“Integrity Assessment” refers to measurements made by pipeline operators to determine whether their hazardous liquid or natural gas pipelines have adequate strength – integrity – to prevent leaks or ruptures under normal operation and upset conditions. These measurements help determine if pipe has been exposed to internal or external corrosion; if there are cracks, dents or other deformations in the pipe, or its welds, that weaken the pipe; or if there are manufacturing defects that would lead to pipe failure during extended periods of operation.
Regulations specify that pipeline operators must perform assessments and prioritize necessary repairs. Some repairs must be performed immediately. Others, depending on severity, can be addressed across different time frames.
Measurements are conducted on line pipe, or pipe that connects facilities such as pumping stations, refineries, chemical plants, storage tanks or wells. The determination that a facility can maintain integrity against leaks or spills is usually conducted as a part of OSHA Process Safety Management (PSM) requirements.
Depending on characteristics of the pipe being examined, operators select among several measurement methods for determining integrity. These include:
- Magnetic Flux Leakage (MFL) tools;
- Transverse Flux Inspection (TFI) tools;
- Compression Wave Ultrasonic Inspection tools;
- Shear Wave Ultrasonic Inspection tools;
- Geometry (Caliper) tools;
- Hydrostatic testing;
- Direct Assessment;
- Close Interval Surveys.
Hazardous liquid or natural gas pipeline operators are required to have an Integrity Management (IM) program in place. IM programs require operators to map those segments of their pipeline(s) that lie in high consequence areas (HCAs). These are areas where a leak or rupture could result in:
- adverse impact to the public;
- adverse effect upon the environment; or
- contamination of drinking water.
After HCAs are identified, operators are required to use one or more assessment method to measure for corrosion, deformations, cracking, or other hazards that could reduce integrity to a point where protection against leakage or rupture cannot be assured.
Operators typically use a magnetic flux or ultrasonic inspection tool that runs inside the pipe to detect corrosion, cracks or other anomalies, in combination with a geometry tool to measure deformations. Some operators use hydrostatic testing, either in lieu of these tool runs, or to supplement them, because of particular risk factors associated with their pipeline or where the pipe is too small to run internal tools (six inch diameter pipeis usually the smallest for many in-line tools, although some may be able to run in straight pipe runs of four-inch diameter).

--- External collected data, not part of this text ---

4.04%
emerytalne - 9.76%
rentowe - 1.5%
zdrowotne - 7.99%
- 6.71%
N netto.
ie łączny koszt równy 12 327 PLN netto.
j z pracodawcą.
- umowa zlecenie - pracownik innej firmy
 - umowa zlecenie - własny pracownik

Natural gas operators have difficulty using the same tools as hazardous liquid operators, because gas product does not provide for good coupling between the tool and the pipe wall, and pipe diameters often vary over a length of pipeline. Hydrostatic testing using water is not a good solution either, because of dewatering concerns and interruptions of service to customers.
These operators are considering direct assessment techniques to conduct their integrity assessments.
IM programs must identify risk factors that could lead to pipeline failure in each HCA; combine those factors to arrive at the overall risk for the HCA; and then rank the pipe segments according to risk. An operator’s assessment schedule usually ensures the assessment of higher-risk sections first, with assessment of successively lower-risk sections later in the schedule. Assessments are repeated periodically to ensure that pipelines remain safe and strong.